Climate system

Earth's climate arises from the interaction of five major climate system components: the atmosphere (air), the hydrosphere (water), the cryosphere (ice and permafrost), the lithosphere (earth's upper rocky layer) and the biosphere (living things).[1] Climate is the average weather, typically over a period of 30 years, and is determined by a combination of processes in the climate system, such as ocean currents and wind patterns.[2][3] Circulation in the atmosphere and oceans is primarily driven by solar radiation and transports heat from the tropical regions to regions that receive less energy from the Sun. The water cycle also moves energy throughout the climate system. In addition, different chemical elements, necessary for life, are constantly recycled between the different components.

The five components of the climate system all interact.

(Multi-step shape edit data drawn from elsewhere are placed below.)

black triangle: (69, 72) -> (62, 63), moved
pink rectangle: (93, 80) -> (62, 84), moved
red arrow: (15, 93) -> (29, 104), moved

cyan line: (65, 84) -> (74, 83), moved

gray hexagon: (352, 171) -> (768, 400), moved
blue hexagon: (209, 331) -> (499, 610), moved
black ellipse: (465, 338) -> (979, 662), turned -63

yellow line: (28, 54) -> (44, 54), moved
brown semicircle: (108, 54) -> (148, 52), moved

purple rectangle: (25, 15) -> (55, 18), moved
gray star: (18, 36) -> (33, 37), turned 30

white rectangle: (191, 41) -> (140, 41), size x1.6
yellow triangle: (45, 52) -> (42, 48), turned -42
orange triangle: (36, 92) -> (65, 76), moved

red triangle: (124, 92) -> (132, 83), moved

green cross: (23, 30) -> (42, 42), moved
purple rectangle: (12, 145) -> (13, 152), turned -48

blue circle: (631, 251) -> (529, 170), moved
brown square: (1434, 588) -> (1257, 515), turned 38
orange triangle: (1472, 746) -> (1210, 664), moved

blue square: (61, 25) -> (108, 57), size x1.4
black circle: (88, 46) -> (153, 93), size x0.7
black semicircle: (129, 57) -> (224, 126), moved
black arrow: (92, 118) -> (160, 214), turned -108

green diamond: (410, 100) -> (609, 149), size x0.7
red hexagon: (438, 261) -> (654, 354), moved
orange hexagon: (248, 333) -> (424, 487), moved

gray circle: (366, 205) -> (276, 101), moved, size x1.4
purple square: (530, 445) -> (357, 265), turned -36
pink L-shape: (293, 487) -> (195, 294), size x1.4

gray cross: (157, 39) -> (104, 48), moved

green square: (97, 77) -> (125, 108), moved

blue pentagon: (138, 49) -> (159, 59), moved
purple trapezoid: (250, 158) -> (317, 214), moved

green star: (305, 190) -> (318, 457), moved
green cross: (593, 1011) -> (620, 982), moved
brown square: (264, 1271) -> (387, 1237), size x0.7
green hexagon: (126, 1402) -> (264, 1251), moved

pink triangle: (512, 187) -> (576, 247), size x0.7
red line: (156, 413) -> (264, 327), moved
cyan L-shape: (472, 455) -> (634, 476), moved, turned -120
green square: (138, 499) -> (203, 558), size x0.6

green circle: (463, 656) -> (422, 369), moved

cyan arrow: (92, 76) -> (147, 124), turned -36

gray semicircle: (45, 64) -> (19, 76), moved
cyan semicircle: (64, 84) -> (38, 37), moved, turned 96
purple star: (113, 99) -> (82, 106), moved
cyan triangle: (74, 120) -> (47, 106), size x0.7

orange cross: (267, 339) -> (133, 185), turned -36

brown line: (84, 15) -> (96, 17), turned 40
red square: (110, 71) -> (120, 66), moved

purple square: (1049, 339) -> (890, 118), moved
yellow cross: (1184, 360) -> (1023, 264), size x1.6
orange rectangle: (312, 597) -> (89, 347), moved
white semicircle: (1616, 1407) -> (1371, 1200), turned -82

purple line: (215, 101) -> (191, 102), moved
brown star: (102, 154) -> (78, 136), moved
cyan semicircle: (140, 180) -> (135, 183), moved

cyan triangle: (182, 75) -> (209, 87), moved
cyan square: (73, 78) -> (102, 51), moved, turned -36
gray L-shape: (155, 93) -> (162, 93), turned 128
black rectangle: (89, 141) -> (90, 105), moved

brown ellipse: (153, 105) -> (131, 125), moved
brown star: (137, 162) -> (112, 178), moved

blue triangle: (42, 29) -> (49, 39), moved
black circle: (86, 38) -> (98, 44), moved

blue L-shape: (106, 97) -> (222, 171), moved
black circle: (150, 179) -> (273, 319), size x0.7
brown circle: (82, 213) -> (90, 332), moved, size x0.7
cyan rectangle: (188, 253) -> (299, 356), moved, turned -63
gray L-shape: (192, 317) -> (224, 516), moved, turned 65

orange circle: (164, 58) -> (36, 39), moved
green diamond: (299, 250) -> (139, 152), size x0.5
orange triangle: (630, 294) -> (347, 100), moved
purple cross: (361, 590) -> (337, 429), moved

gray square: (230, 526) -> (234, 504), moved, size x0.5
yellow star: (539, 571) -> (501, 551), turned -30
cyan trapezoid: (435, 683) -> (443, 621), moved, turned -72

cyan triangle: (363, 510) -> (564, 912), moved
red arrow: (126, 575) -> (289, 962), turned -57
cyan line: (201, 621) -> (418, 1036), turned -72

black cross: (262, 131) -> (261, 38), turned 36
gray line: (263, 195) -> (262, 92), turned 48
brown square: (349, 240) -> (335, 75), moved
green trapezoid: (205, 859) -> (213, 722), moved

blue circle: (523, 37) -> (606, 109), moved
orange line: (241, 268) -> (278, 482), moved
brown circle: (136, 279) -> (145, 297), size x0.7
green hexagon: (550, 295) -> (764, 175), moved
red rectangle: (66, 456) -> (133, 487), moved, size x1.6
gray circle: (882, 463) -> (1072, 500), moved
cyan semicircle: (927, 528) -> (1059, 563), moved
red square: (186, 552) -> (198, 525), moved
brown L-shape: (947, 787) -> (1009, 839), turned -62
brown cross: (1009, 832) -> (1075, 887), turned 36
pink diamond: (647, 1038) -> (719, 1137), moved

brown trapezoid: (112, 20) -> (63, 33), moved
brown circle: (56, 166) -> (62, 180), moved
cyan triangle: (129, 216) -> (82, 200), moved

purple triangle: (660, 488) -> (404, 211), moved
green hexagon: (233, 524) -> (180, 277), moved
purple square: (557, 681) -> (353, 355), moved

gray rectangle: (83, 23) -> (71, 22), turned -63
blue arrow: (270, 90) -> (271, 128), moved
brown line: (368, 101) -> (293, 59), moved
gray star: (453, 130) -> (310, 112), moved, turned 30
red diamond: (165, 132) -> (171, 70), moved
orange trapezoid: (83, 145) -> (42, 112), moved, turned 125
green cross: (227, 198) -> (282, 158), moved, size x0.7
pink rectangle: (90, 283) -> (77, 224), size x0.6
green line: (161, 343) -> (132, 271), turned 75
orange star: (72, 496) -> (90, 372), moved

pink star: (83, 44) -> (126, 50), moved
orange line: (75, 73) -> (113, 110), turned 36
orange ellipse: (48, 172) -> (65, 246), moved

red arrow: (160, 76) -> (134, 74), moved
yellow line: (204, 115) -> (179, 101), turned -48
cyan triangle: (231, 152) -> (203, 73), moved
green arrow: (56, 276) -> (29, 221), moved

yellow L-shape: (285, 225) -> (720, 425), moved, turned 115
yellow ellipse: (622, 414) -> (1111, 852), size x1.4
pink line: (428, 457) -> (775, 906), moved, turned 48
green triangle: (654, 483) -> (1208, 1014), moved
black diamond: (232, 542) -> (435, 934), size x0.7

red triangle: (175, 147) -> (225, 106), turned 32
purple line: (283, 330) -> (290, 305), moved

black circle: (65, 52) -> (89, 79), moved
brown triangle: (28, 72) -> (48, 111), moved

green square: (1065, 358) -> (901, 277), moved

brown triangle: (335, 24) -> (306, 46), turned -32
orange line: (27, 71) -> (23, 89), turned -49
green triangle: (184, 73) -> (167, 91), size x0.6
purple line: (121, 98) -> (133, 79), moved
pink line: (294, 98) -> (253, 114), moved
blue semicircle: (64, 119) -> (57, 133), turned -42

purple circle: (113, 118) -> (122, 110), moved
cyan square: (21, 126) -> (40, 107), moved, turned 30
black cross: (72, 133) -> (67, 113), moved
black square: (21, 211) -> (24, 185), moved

The climate system can change due to internal variability and external forcings. These external forcings can be natural, such as variations in solar intensity and volcanic eruptions, or caused by humans. Accumulation of heat-trapping greenhouse gases, mainly being emitted by people burning fossil fuels, is causing global warming. Human activity also releases cooling aerosols, but their net effect is far less than that of greenhouse gases.[1] Changes can be amplified by feedback processes in the different climate system components.

Components of the climate system

The atmosphere envelops the earth and extends hundreds of kilometres from the surface. It consists mostly of inert nitrogen (78%), oxygen (21%) and argon (0.9%).[4] Some trace gases in the atmosphere, such as water vapour and carbon dioxide, are the gases most important for the workings of the climate system, as they are greenhouse gases which allow visible light from the Sun to penetrate to the surface, but block some of the infra-red radiation the Earth's surface emits to balance the Sun's radiation. This causes surface temperatures to rise.[5] The hydrological cycle is the movement of water through the atmosphere. Not only does the hydrological cycle determine patterns of precipitation, it also has an influence on the movement of energy throughout the climate system.[6]

The hydrosphere proper contains all the liquid water on Earth, with most of it contained in the world's oceans.[7] The ocean covers 71% of Earth's surface to an average depth of nearly 4 kilometres (2.5 miles),[8] and can hold substantially more heat than the atmosphere.[9] It contains seawater with a salt content of about 3.5% on average, but this varies spatially.[8] Brackish water is found in estuaries and some lakes, and most freshwater, 2.5% of all water, is held in ice and snow.[10]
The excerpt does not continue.